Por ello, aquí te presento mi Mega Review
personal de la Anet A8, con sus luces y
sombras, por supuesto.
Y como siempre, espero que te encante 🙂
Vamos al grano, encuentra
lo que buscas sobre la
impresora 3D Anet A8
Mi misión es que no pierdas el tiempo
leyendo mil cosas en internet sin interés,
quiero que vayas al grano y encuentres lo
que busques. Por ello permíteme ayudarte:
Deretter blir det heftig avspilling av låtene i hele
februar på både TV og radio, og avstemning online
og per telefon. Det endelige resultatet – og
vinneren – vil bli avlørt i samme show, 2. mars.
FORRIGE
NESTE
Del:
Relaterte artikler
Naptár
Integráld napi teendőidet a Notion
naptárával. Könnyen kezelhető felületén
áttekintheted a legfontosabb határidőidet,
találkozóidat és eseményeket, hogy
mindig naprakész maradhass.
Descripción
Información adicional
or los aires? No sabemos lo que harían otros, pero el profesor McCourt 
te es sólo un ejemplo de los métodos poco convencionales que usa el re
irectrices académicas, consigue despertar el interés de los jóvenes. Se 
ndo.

* * *

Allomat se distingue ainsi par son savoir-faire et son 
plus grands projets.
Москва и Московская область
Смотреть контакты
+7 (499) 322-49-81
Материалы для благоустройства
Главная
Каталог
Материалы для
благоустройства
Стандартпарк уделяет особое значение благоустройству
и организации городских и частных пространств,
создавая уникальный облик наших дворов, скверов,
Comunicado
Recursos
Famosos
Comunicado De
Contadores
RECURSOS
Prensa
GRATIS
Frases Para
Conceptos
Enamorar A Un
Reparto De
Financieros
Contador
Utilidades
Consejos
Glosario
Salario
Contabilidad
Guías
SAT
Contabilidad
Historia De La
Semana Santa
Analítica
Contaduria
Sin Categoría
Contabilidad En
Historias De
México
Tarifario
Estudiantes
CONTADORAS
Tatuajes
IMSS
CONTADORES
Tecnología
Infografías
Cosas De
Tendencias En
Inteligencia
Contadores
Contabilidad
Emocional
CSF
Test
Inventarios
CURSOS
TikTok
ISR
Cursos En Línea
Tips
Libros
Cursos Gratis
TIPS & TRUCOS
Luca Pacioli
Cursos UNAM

--

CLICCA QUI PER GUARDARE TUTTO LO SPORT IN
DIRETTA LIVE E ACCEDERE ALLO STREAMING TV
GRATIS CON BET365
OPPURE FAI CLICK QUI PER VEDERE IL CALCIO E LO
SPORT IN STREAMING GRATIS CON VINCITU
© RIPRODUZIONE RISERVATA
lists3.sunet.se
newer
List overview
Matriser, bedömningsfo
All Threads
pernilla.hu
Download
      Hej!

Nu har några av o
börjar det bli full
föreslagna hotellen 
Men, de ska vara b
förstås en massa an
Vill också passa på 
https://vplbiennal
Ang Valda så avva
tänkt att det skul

» **ABOUT THIS EXERCISE**:
Copy out the lines above exactly, beginning at the one that contains "Por ello, aquí te presento mi Mega Review" and ending at the one that contains "februar på både".

» **FINISHED TASK**:
Por ello, aquí te presento mi Mega Review
personal de la Anet A8, con sus luces y
sombras, por supuesto.
Y como siempre, espero que te encante 🙂
Vamos al grano, encuentra
lo que buscas sobre la
impresora 3D Anet A8
Mi misión es que no pierdas el tiempo
leyendo mil cosas en internet sin interés,
quiero que vayas al grano y encuentres lo
que busques. Por ello permíteme ayudarte:
Deretter blir det heftig avspilling av låtene i hele
februar på både TV og radio, og avstemning online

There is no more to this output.